No, that's a misinterpretation of his methods and motives. Lenat wasn't seeking out loopholes to exploit -- his computer program was. If Lenat "knew" about the loopholes of any particular rule or tournament, it was only because they were the ones his computer dug up as a result of the thousands of practice engagements and tweaks it ran against itself, in its own little head. Lenat may not have even known that they were "exploits," until someone actually told him they were.

And while the Eurisko fleets were an abomination, they weren't the result of rules-lawyering. A computer program has no idea what the intended "spirit" of any set of rules is, beyond what the rules themselves define.

Not someone I would appreciate in my game. I prefer those that act in the spirit of a rule.
Well, fortunately for both of us, Lenat had little interest in actually playing Traveller, anyway.
 
That's why Lenat and Eurisko are so interesting to me: for Lenat, the game was entirely incidental; it happened to be an apt field for Eurisko to be tested in. What would have been really neat is seeing how Eurisko did at *other* games. Chess, anyone?
 
Hey, guys. First post here. Fun reading as I'm a CT fan and role playing grognard.

I'd just like to mention that Dr. Lenat is a fine gentleman, unassuming and very gracious. He would certainly make an excellent Traveller player!

Look at it this way: the Traveller game was part of the development of an actual futuristic technology! I think that's rather nice actually.
 
At the 1981 Traveller Trillion Credit Squadron tournament, a sort of intellectuals’ war game, Eurisko defeated all comers by outmaneuvering its rivals’ lumbering battleships with a fleet of agile little spacecraft no one else had envisioned.
That’s not entirely true; the second-place contestant in the 1981 Origins tournament also had a squadron of numerous agile little spacecraft, but didn’t have an “unhittable” ship that was analogous to Lenat’s Wasp-class, and resigned once Lenat explained what his plan would be in their battle.

And the original fleet violated the rules of the tournament (since it relied on drop tanks to meet the Jump requirement) and should have been disqualified from the outset.
Drop tanks weren’t forbidden from tournament squadrons until 1983; they were allowed in 1981 and 1982.
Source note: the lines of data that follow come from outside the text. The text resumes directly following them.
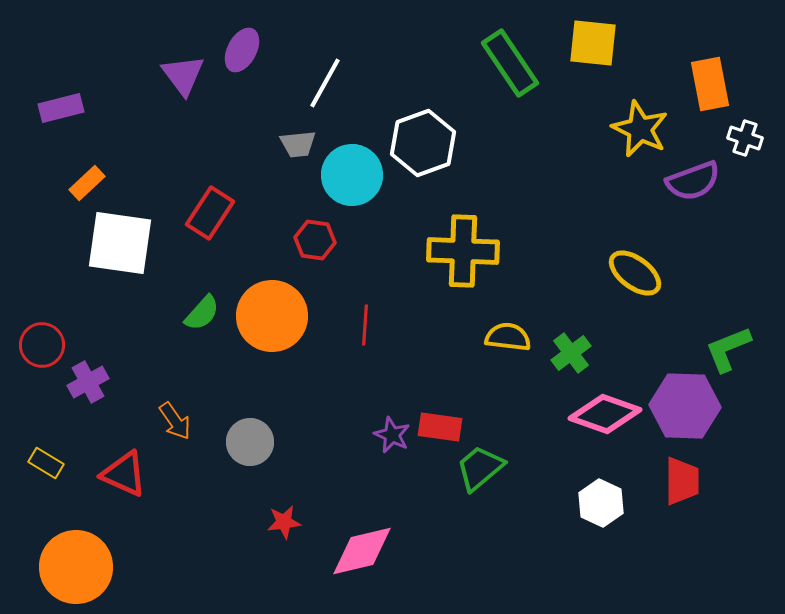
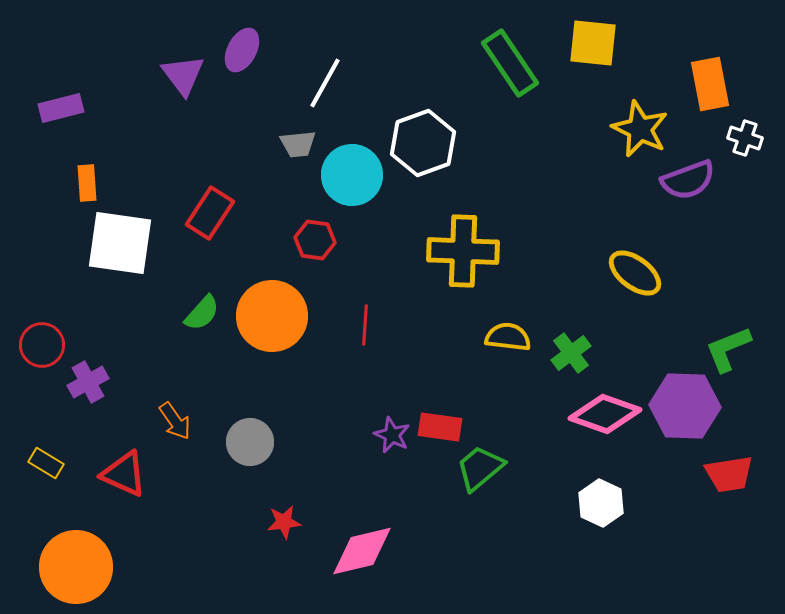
purple semicircle at (693, 181): moved 5 px left, 1 px up
orange rectangle at (87, 183): rotated 51 degrees counterclockwise
red trapezoid at (682, 481): moved 47 px right, 7 px up; rotated 81 degrees clockwise
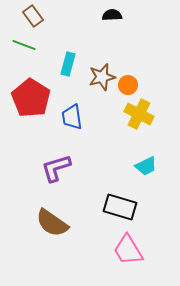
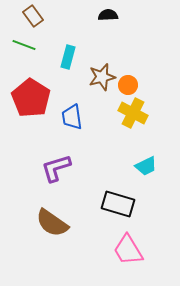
black semicircle: moved 4 px left
cyan rectangle: moved 7 px up
yellow cross: moved 6 px left, 1 px up
black rectangle: moved 2 px left, 3 px up
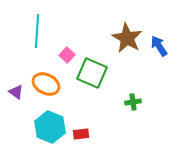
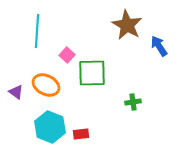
brown star: moved 13 px up
green square: rotated 24 degrees counterclockwise
orange ellipse: moved 1 px down
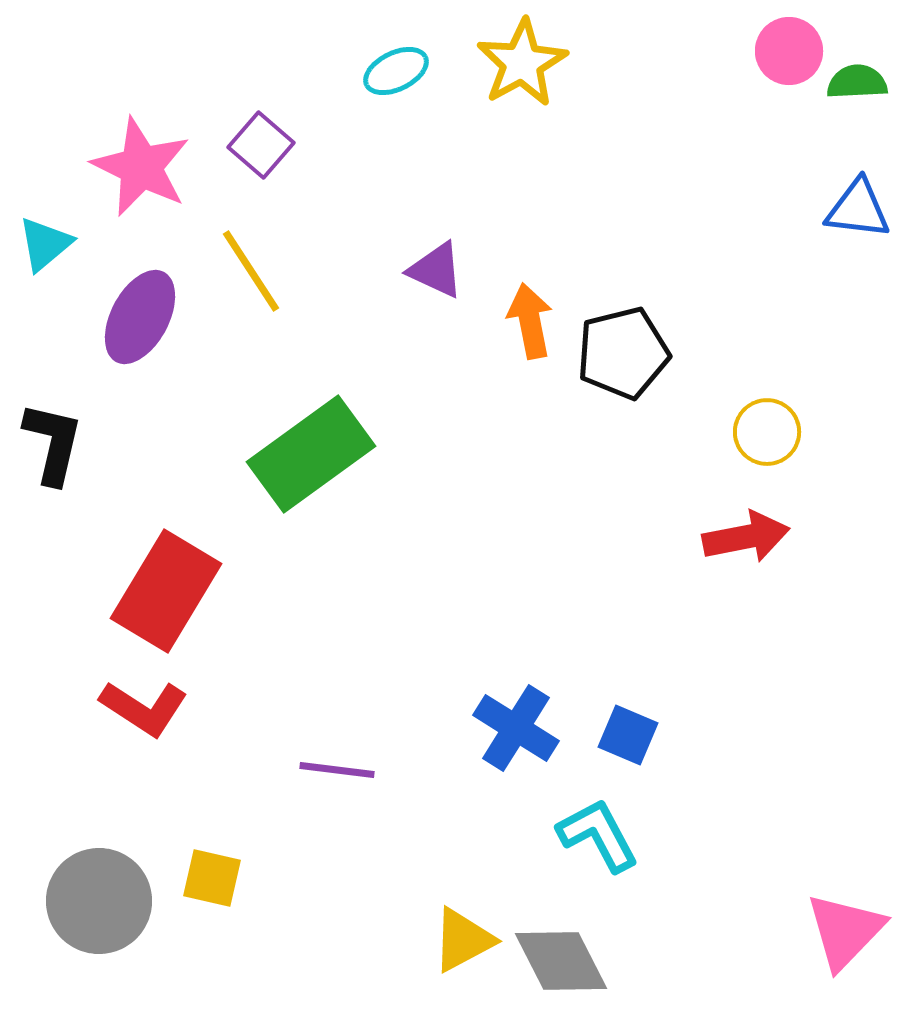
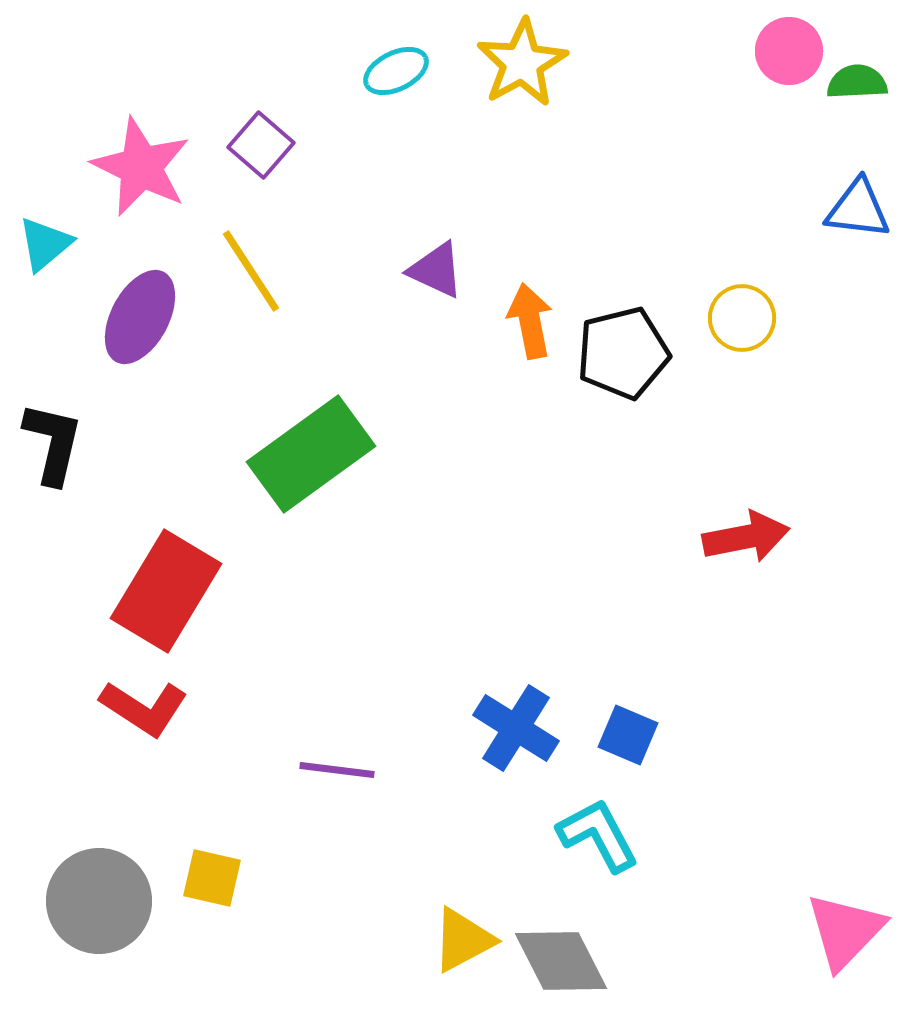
yellow circle: moved 25 px left, 114 px up
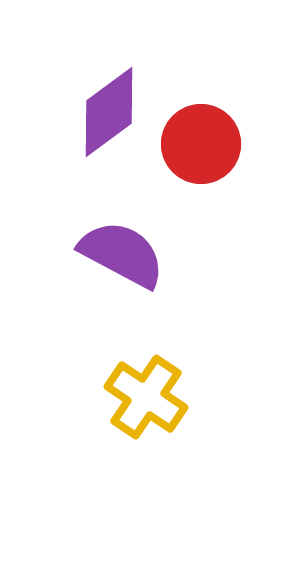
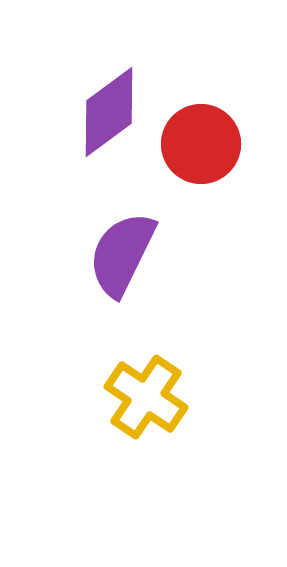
purple semicircle: rotated 92 degrees counterclockwise
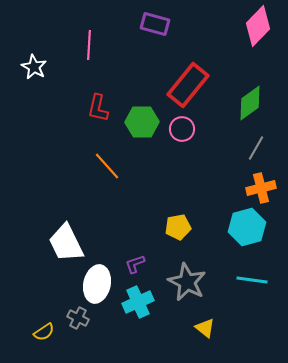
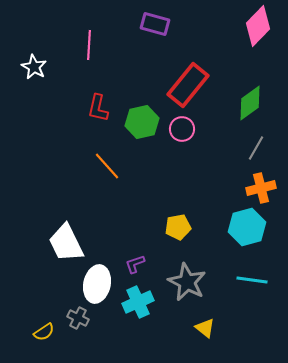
green hexagon: rotated 12 degrees counterclockwise
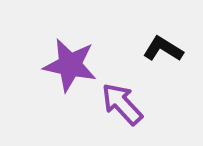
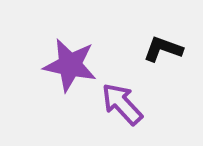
black L-shape: rotated 12 degrees counterclockwise
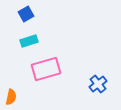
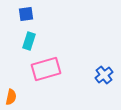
blue square: rotated 21 degrees clockwise
cyan rectangle: rotated 54 degrees counterclockwise
blue cross: moved 6 px right, 9 px up
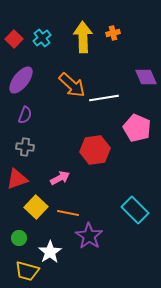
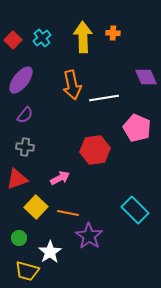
orange cross: rotated 16 degrees clockwise
red square: moved 1 px left, 1 px down
orange arrow: rotated 36 degrees clockwise
purple semicircle: rotated 18 degrees clockwise
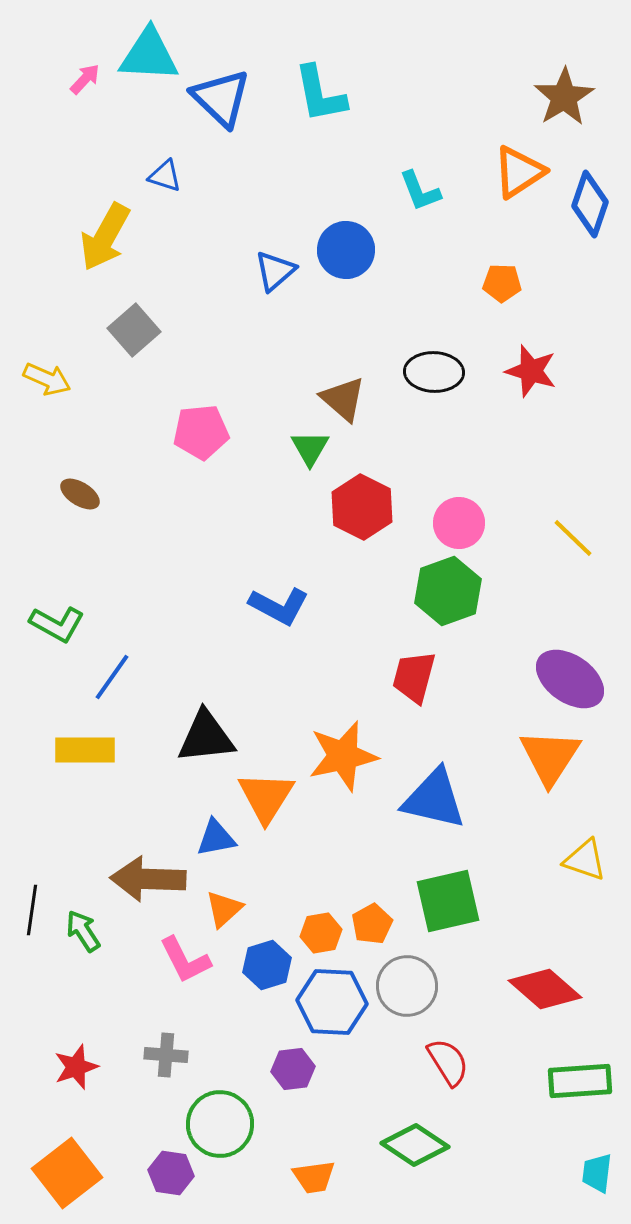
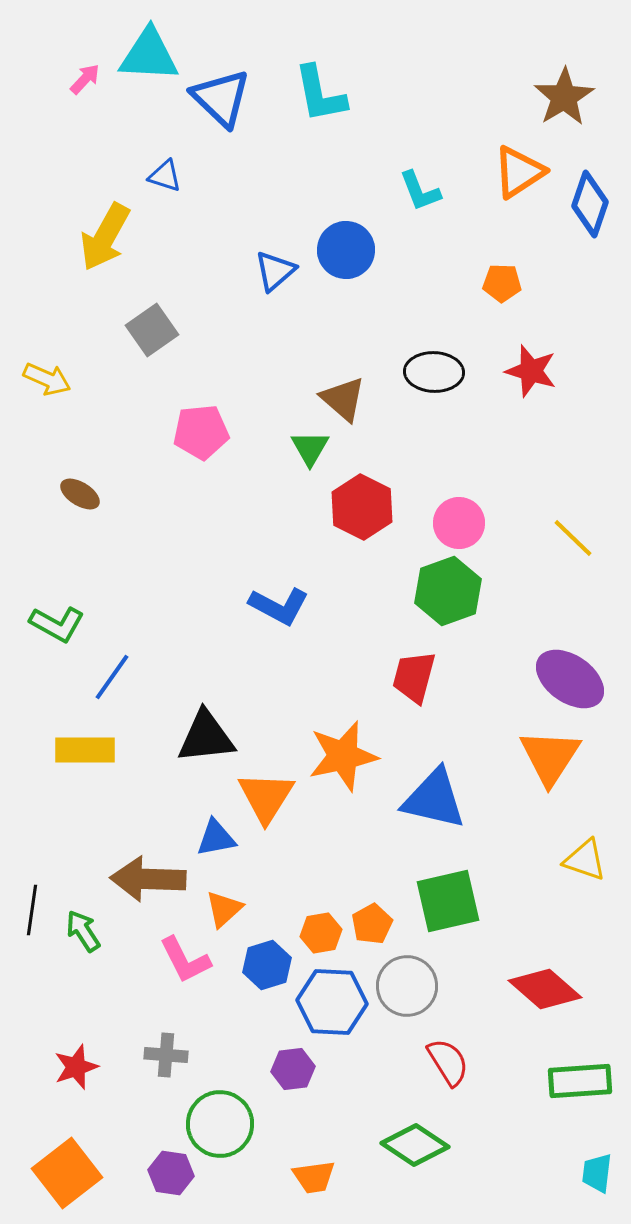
gray square at (134, 330): moved 18 px right; rotated 6 degrees clockwise
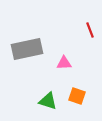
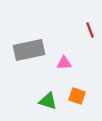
gray rectangle: moved 2 px right, 1 px down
A fairly trivial computing exercise, once put into proper perspective…
“Fairly trivial”—in 1981? Had it been “fairly trivial” then, other competitors also would have done it.
 
That’s not entirely true; the second-place contestant in the 1981 Origins tournament also had a squadron of numerous agile little spacecraft, but didn’t have an “unhittable” ship that was analogous to Lenat’s Wasp-class, and resigned once Lenat explained what his plan would be in their battle.
If I have understood correctly, Lenat fielded slow heavily armoured rocks at TL-12 (Eurisko, JTAS#10) in '81, and fast unarmoured ships at TL-13 in '82.

Power, hence agility and spinals, are much cheaper at TL-13.


“Fairly trivial”—in 1981? Had it been “fairly trivial” then, other competitors also would have done it.
It's still far from trivial, especially running the battles intelligently. Just computing damage is trivial, but not forming the battleline.